Wu warned that such a scenario could cause an increase in furloughed workers in the manufacturing sector in the second half of this year.

"With the local economy expected to deteriorate, I am afraid that many families will struggle to get by," Wu said.

● Jobless rate falls in April, but May figure could rise amid COVID-19 (May 23)

Among the five factors in the CCI, the subindexes on consumer prices, employment, and the local economic climate dropped by 1.25, 1.95 and 3.55 points, respectively, from a month earlier to 30.55, 66.80, and 85.85 in May.

In addition, the subindexes on the stock market, and the likelihood of purchasing durable goods also fell by 8.70 and 5.10, respectively, from a month earlier to 32.90 and 114.80 in May.

With the local equity market stuck in the doldrums in recent sessions amid global volatility and geopolitical risks, the stock market subindex sunk to its lowest level since October 2020, when the subindex stood at 30.

Due to growing inflation, the willingness to buy durable goods such as cars and homes was also dampened in May, the survey found.

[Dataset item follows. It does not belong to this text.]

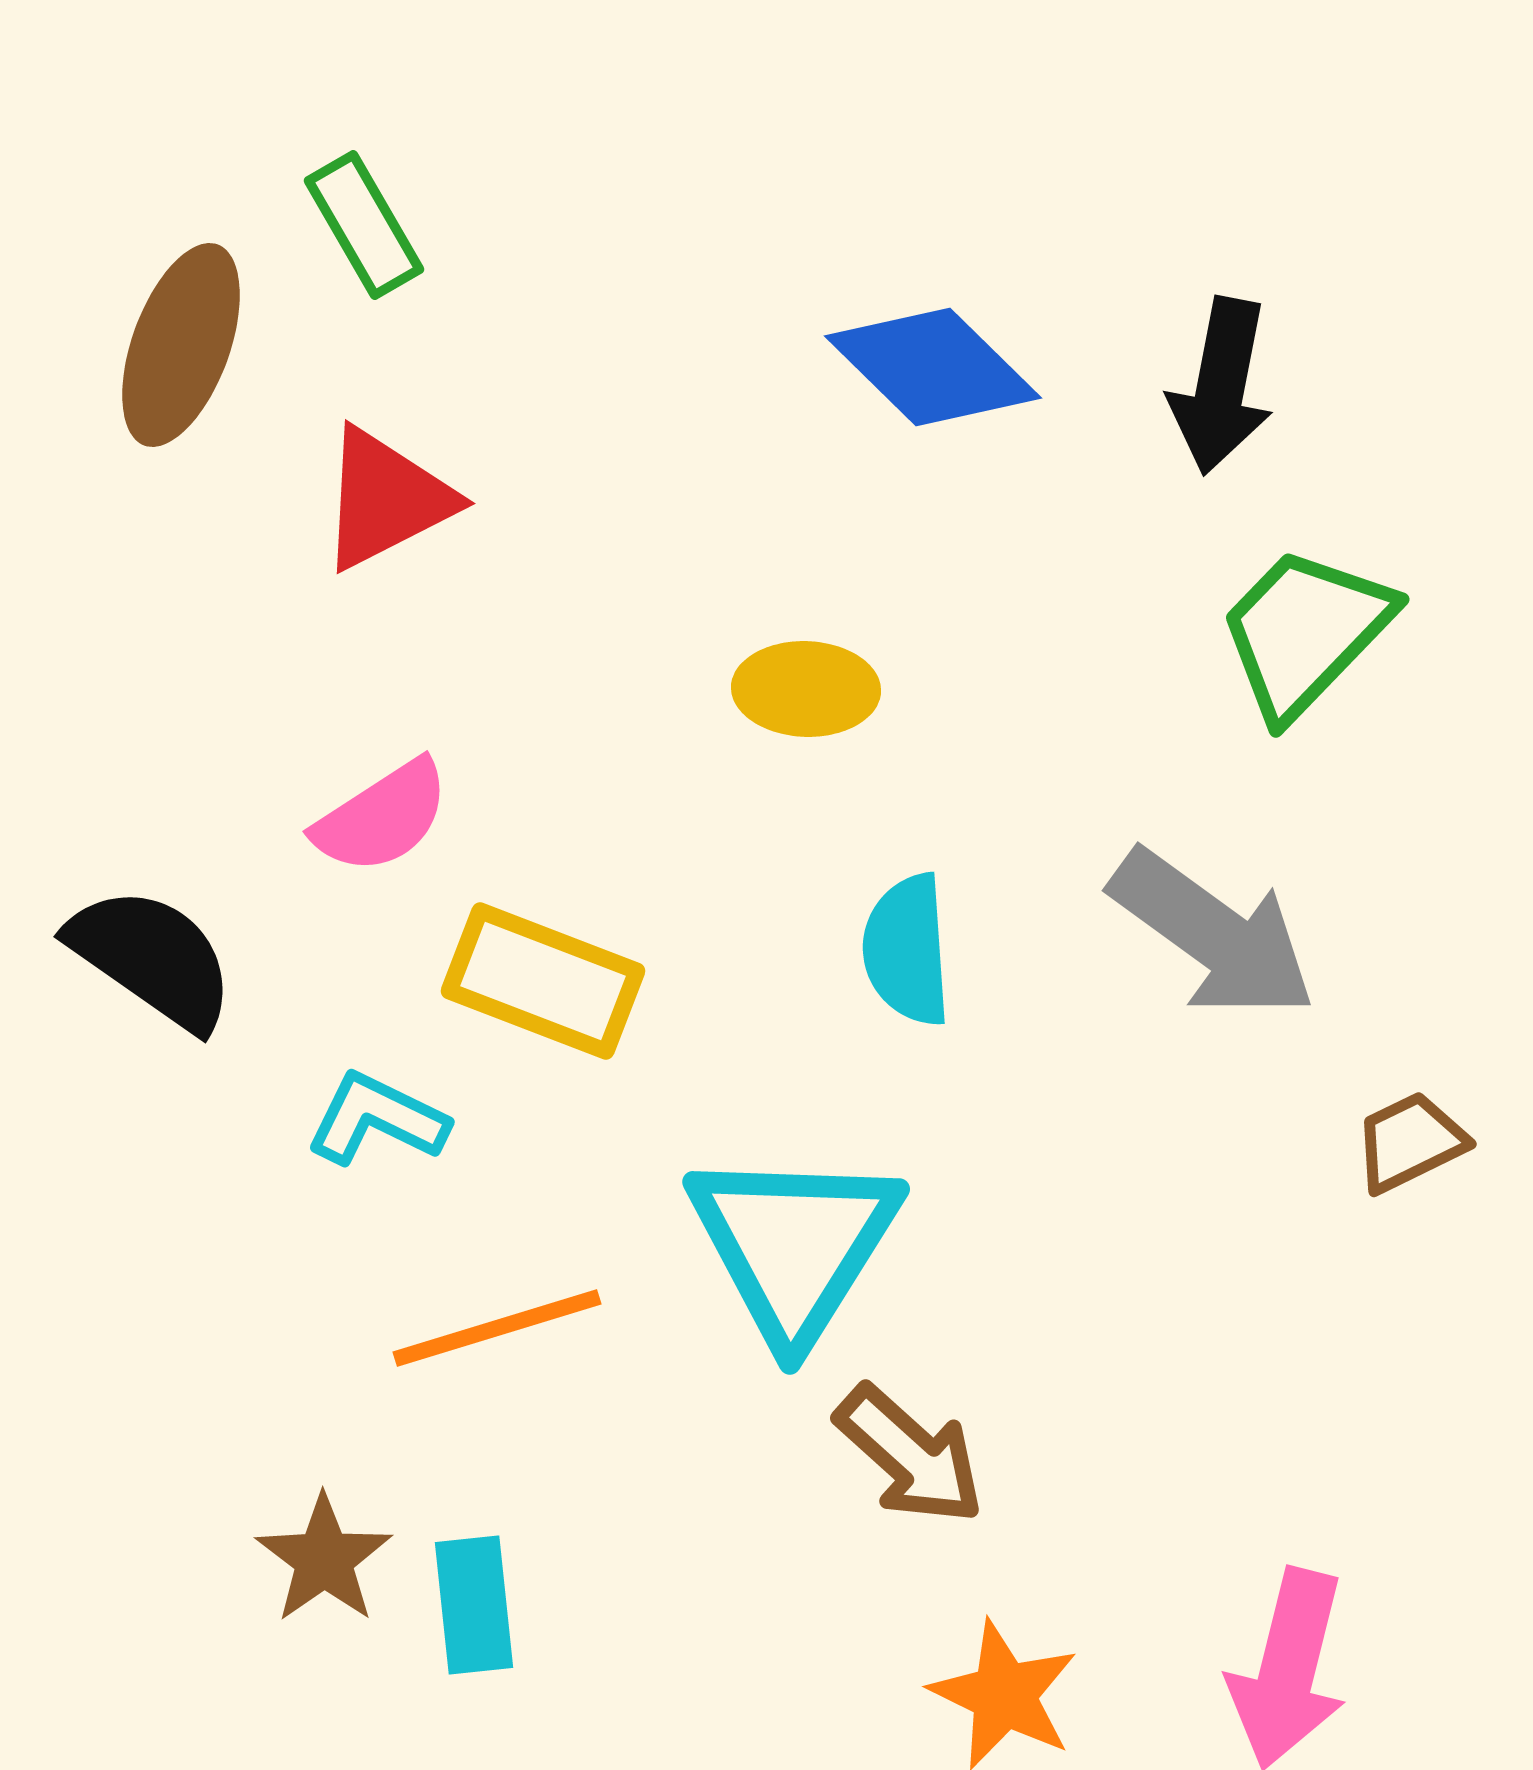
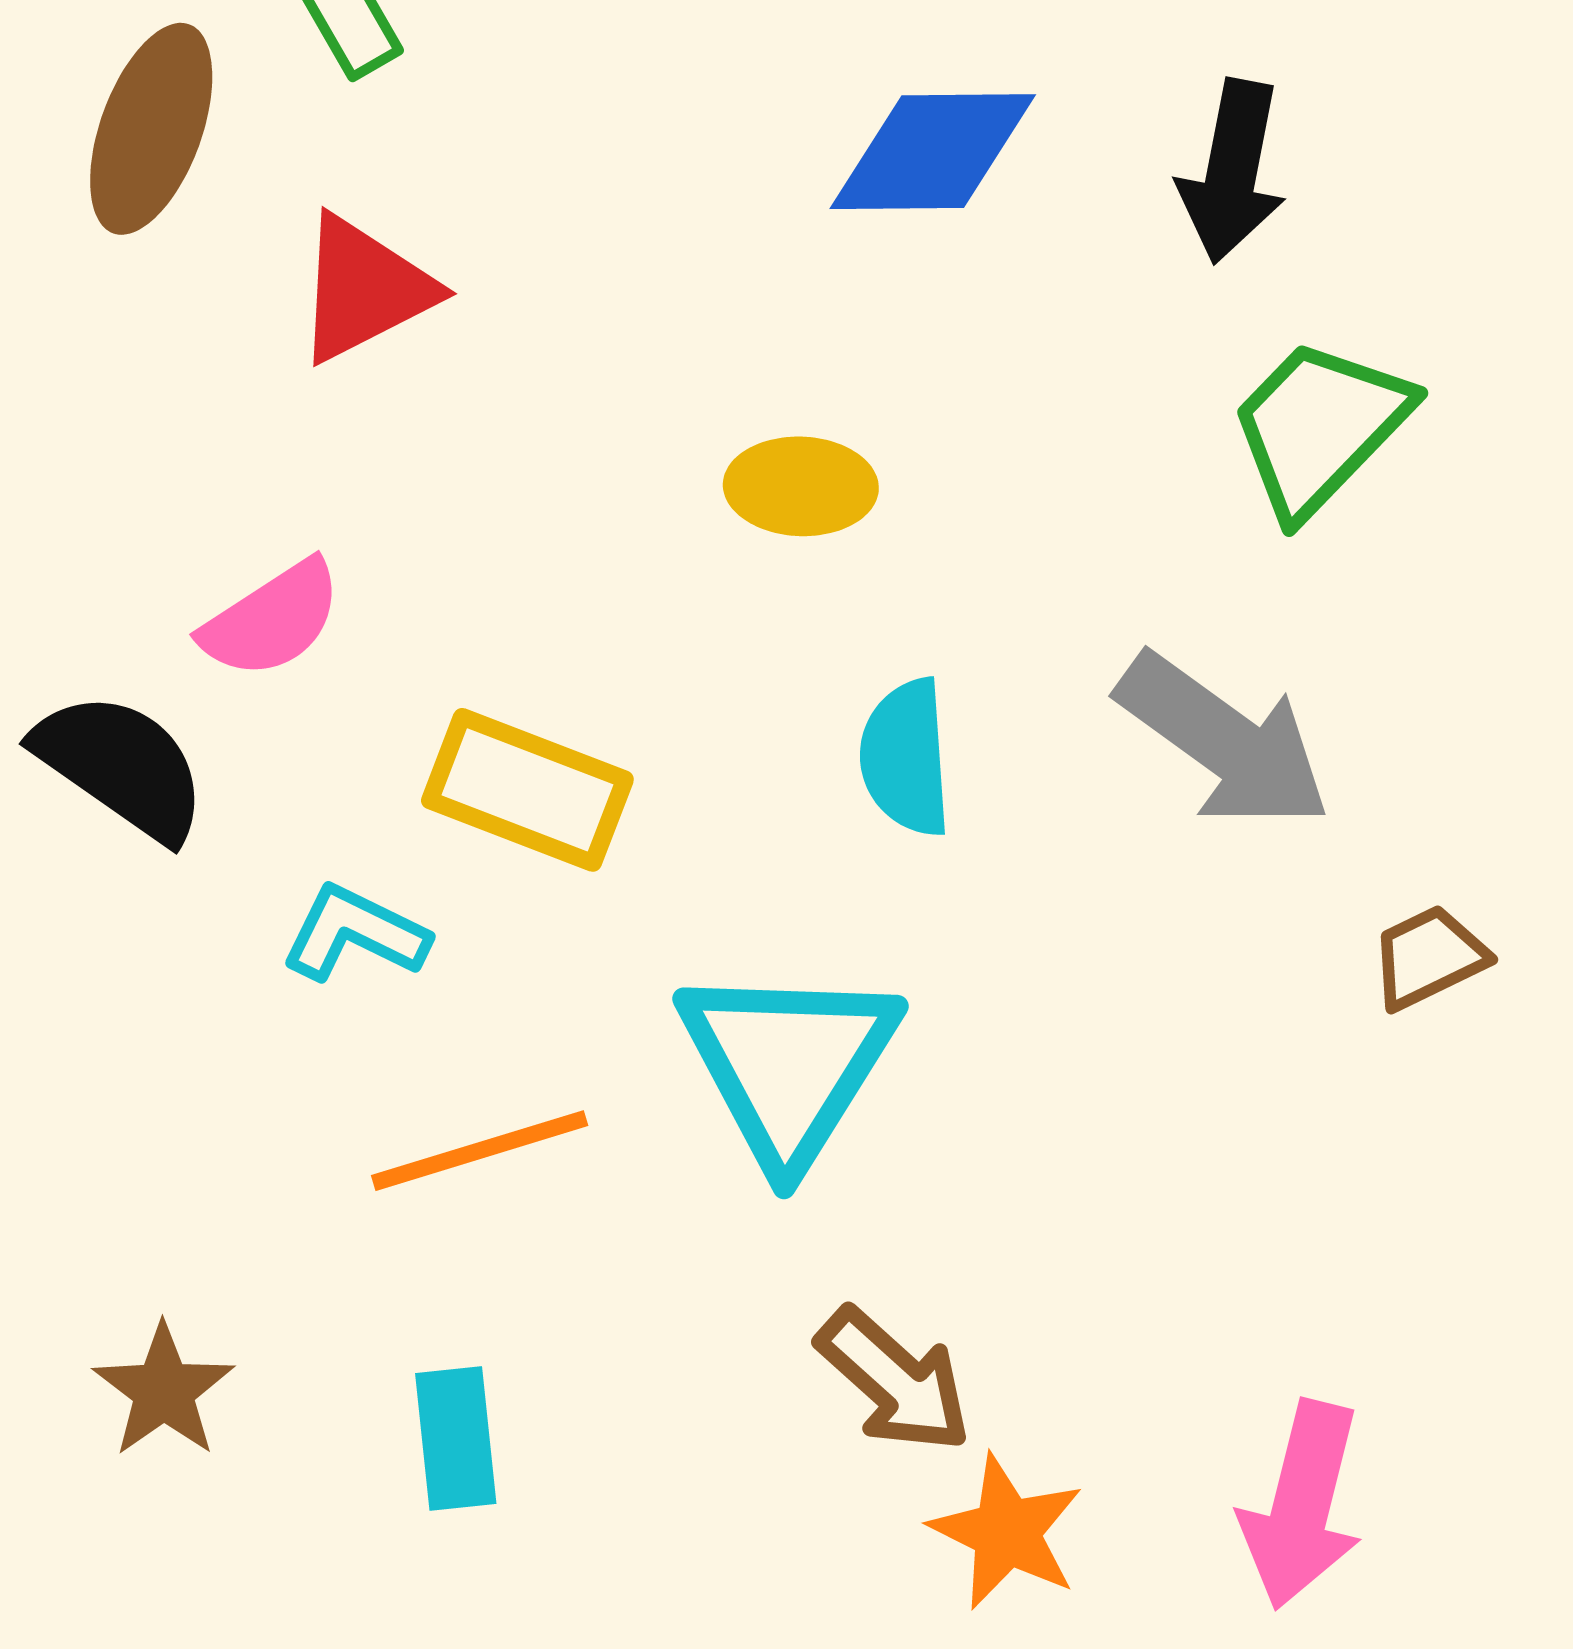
blue diamond: (933, 367) -> (933, 152), turned -45
pink semicircle: (382, 817) -> (272, 619), moved
brown arrow: (910, 1455) -> (894, 1380), moved
brown star: (324, 1559) -> (164, 1391), moved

● Low-middle income families see greatest impact from inflation: DGBAS (May 17)

'Stagflation' concerns

"Under such unfavorable circumstances, I also fear that Taiwan will suffer from so-called stagflation," Wu said, referring to when inflation is high, the economic growth rate slows, and unemployment remains steadily high.

As a result, Wu urged the central bank to carefully adjust its monetary policy.

In April, Taiwan's CPI soared 3.38 percent year-over-year, the highest growth since August 2012, when it surged 3.42 percent, with the core CPI, which excludes vegetables, fruits, and energy, also rising 2.53 percent.

In the first four months of this year, the local CPI rose 2.95 percent from a year earlier.

A subindex score of 0-100 indicates pessimism, while a score of 100-200 shows optimism, NCU said, noting that optimism was seen in May only in the subindex for the likelihood of purchasing durable goods over the next six months.

The NCU survey in May collected 2,810 valid questionnaires from local consumers aged 20 and over. It had a confidence level of 95 percent and a margin of error of plus or minus 2.0 percentage points.